Exercise directions >> Every record below should be transcribed exactly. Omit the images.

(Dataset entries)
◇ ◇ ◇ ◇

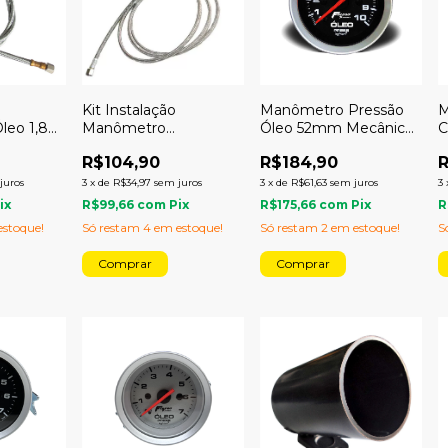
Kit Instalação
Manômetro Pressão
M
leo 1,80
Manômetro
Óleo 52mm Mecânico
C
Combustível 1,80
10kg Sport
M
R$104,90
R$184,90
R
metro
juros
3
x
de
R$34,97
sem juros
3
x
de
R$61,63
sem juros
3
ix
R$99,66
com
Pix
R$175,66
com
Pix
R
stoque!
Só restam
4
em estoque!
Só restam
2
em estoque!
S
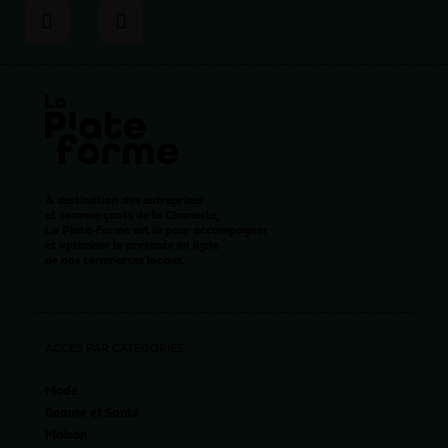
À destination des entreprises
et commerçants de la Charente,
La Plate-Forme est là pour accompagner
et optimiser la présence en ligne
de nos commerces locaux.
ACCÈS PAR CATÉGORIES
Mode
Beauté et Santé
Maison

◇ ◇ ◇ ◇

Solved problem >>
Kit Instalação
Manômetro Pressão
M
leo 1,80
Manômetro
Óleo 52mm Mecânico
C
Combustível 1,80
10kg Sport
M
R$104,90
R$184,90
R
metro
juros
3
x
de
R$34,97
sem juros
3
x
de
R$61,63
sem juros
3
ix
R$99,66
com
Pix
R$175,66
com
Pix
R
stoque!
Só restam
4
em estoque!
Só restam
2
em estoque!
S
À destination des entreprises
et commerçants de la Charente,
La Plate-Forme est là pour accompagner
et optimiser la présence en ligne
de nos commerces locaux.
ACCÈS PAR CATÉGORIES
Mode
Beauté et Santé
Maison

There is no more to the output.